RECORDS FOR THE TASK section start
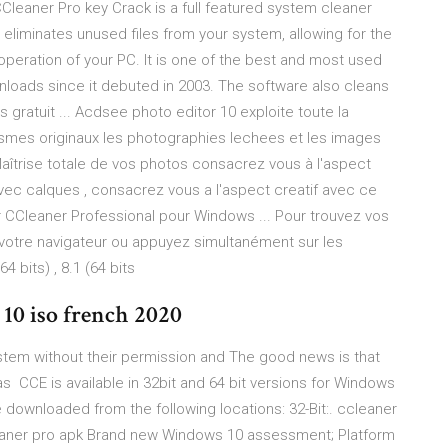
Cleaner Pro key Crack is a full featured system cleaner
ly eliminates unused files from your system, allowing for the
 operation of your PC. It is one of the best and most used
nloads since it debuted in 2003. The software also cleans
 gratuit ... Acdsee photo editor 10 exploite toute la
hismes originaux les photographies lechees et les images
aîtrise totale de vos photos consacrez vous à l'aspect
avec calques , consacrez vous a l'aspect creatif avec ce
r CCleaner Professional pour Windows ... Pour trouvez vos
otre navigateur ou appuyez simultanément sur les
4 bits) , 8.1 (64 bits
 10 iso french 2020
s system without their permission and The good news is that
 CCE is available in 32bit and 64 bit versions for Windows
downloaded from the following locations: 32-Bit:. ccleaner
cleaner pro apk Brand new Windows 10 assessment; Platform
RECORDS FOR THE TASK section end
- **WHAT THE EXERCISE ASKS**
Please repeat all of the data exactly, excluding images.

- **RESPONSE AREA**
Cleaner Pro key Crack is a full featured system cleaner
ly eliminates unused files from your system, allowing for the
 operation of your PC. It is one of the best and most used
nloads since it debuted in 2003. The software also cleans
 gratuit ... Acdsee photo editor 10 exploite toute la
hismes originaux les photographies lechees et les images
aîtrise totale de vos photos consacrez vous à l'aspect
avec calques , consacrez vous a l'aspect creatif avec ce
r CCleaner Professional pour Windows ... Pour trouvez vos
otre navigateur ou appuyez simultanément sur les
4 bits) , 8.1 (64 bits
 10 iso french 2020
s system without their permission and The good news is that
 CCE is available in 32bit and 64 bit versions for Windows
downloaded from the following locations: 32-Bit:. ccleaner
cleaner pro apk Brand new Windows 10 assessment; Platform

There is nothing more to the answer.